UB40 are an English reggae and pop band, formed in December 1978 in Birmingham, England. The band has had more than 50 singles in the UK Singles Chart, has achieved considerable international success, they have been nominated for the Grammy Award for Best Reggae Album four times, in 1984 were nominated for the Brit Award for Best British Group. UB40 have sold over 70 million records worldwide; the ethnic make-up of the band's original line-up was diverse, with musicians of English, Irish, Jamaican and Yemeni parentage. Their hit singles include their debut "Food for Thought" and two Billboard Hot 100 number ones with "Red Red Wine" and "Can't Help Falling in Love". Both of these topped the UK Singles Chart, as did the band's version of "I Got You Babe", their two most successful albums, Labour of Love and Promises and Lies, reached number one on the UK Albums Chart. UB40 and the English ska band Madness hold the record for most weeks spent by a group in the UK singles chart during the 1980s, with 214 weeks each.

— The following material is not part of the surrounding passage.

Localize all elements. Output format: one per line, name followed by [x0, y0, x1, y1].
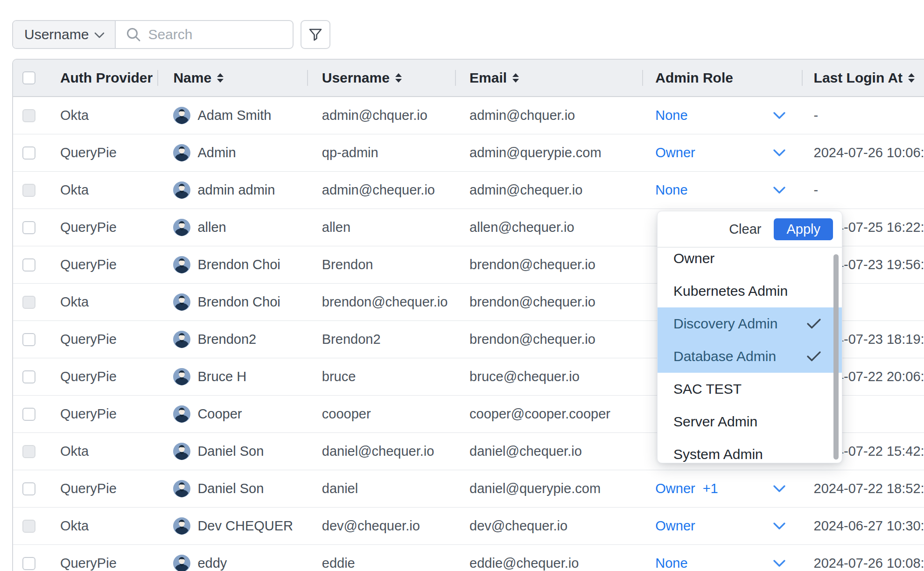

The band's line-up was stable for nearly 29 years, from March 1979 until January 2008, when frontman Ali Campbell left the band, followed shortly thereafter by keyboardist Mickey Virtue. Another member, remained with the band until November 2013, when he departed the original band to team up with Campbell and Virtue in a new version of UB40. In 2014, legal advice was sought by the original band who took action against the group containing Campbell and Astro over usage of the band name, due to its being used by both parties; the band members began as friends who knew each other from various schools across Birmingham, England. The name "UB40" was selected in reference to a form issued to people claiming unemployment benefits from the UK government's Department of Employment; the designation UB40 stood for Unemployment Benefit, Form 40. The origins of what would become UB40 began when in mid-1978 guitarist Ali Campbell, together with the rhythm section of drummer Jimmy Brown and bassist Earl Falconer, began rehearsing charting reggae songs in addition to some of their own original compositions.

They were soon joined by several of their friends, firstly percussionists Yomi Babayemi and Norman Hassan, saxophonist Brian Travers and keyboardist Jimmy Lynn. Robin Campbell, although reluctant to commit to forming a band with the others, was invited to join once again by his brother and bought a guitar with which to do so in December of that year. Once Robin had joined the others in their jamming sessions, the eight musicians formed a band, deciding on the name'UB40' after a friend suggested it was an appropriate name given the unemployed status of all of the band members. Prior to this, Travers had work as an electrical apprentice for NG Bailey; this lineup of the band lasted long enough to play their first show at the Hare & Hounds pub in Kings Heath in February 1979 and one other, before the band underwent its first lineup change in the form of Babyemi and Lynn leaving the band and Mickey Virtue joining in place of Lynn. A month UB40's classic lineup was rounded out with the inclusion of percussionist and vocalist Astro.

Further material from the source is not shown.